Tuesday, 7 May 2013

Madeira - more than just cake

I've had a holiday. In Madeira. My usual three aims of a trip abroad are meandering round cities exploring museums, churches and other places of interest, hiking and walking, and food. Ah, yes, food.

I was mostly disappointed in Madeira's culinary offering (the eponymous sponge cake is not actually from Madeira, by the way). I had quite a few meals best summed up as meh, not least because many local dishes were not very interesting and side vegetables were generally cooked to disintegration point.

The local scabbard appears abundantly on menus in a variety of styles. It's mostly served deep-fried in batter and served with banana, or cooked in a sauce with tropical fruit. The latter was how I tried it (no pic) - the fish was mushy and overcooked and hard to find under the creamy, gloopy sauce. I couldn't identify the fruit - it might have been mango, or apricot, or papaya. Who knows?

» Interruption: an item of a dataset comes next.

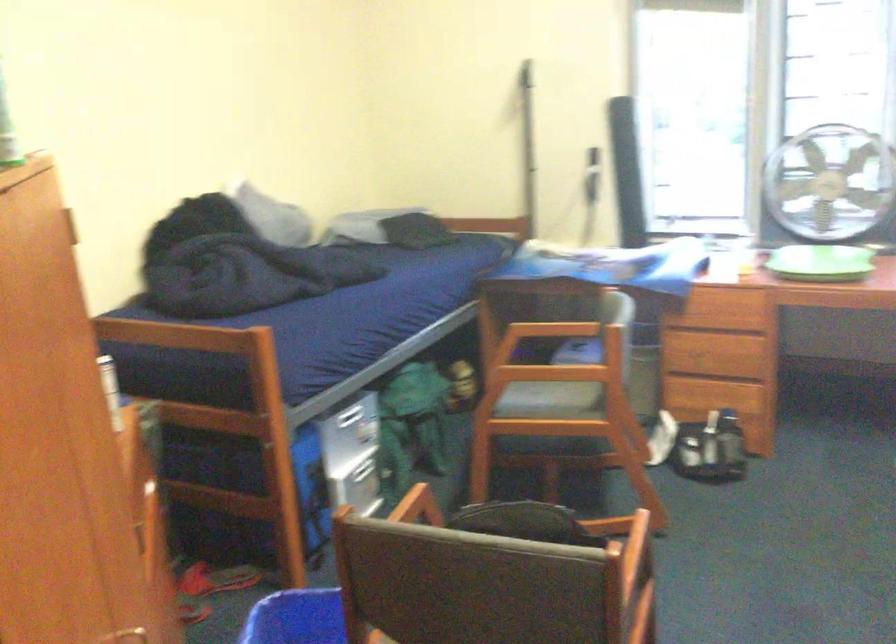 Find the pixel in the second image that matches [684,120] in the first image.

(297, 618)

The other famous local dish is espetada - cubes of fillet beef barbecued on a laurel stick.
The first time I tried it, the meat was overcooked and sinuous. But then I found a decent restaurant (O Portao in Funchal) that served this - beautiful tender, rare beef, a chef sauce to a secret (I asked!) recipe that really zinged and crunchy veg. A win.

I also had the grilled limpets at O Portao, cooked with butter and garlic. Limpets also appear in risottos in Madeira, as with the fresh tuna I had in Seixal - if you like mussels, you'll like them.
I also tried the hunter's rabbit stew at O Portao - another winner. A whole small rabbit jointed and cooked in a piquant tomato-based sauce with rice, cabbage and veg. This was possibly my favourite meal, although the huge pub lunch of beef in Madeira sauce with chips was also pretty damn good.

Out and about, the best street food I had was in the hills above Monte, where a cook was baking flatbreads stuffed with chouriço on a metal sheet over a gas flame. Slathered in freshly made garlic butter, they made a filling snack for just €2.
The local poncha was disappointing - while called "rum", the alcohol content is a mere 25% and it's so sweet you don't feel like you're getting a hit of anything.
Much more interesting was my exploration of Madeira wine. A trip to Blandy's was on the cards - in 45 minutes I'd learned all about grape varietals, fermentation processes (very different to sherry) and styles. I'd always found Madeira wine to be too sweet so I was pleased to discover that the style made with the sercial grape is really dry.

And so to the real Madeira cake - the bolo de mel (literally honey bread), made from molasses from the sugar cane that grows abundantly on the island plus honey and fruits. Light, spicy and crumbly, it knocks spots off its imposter.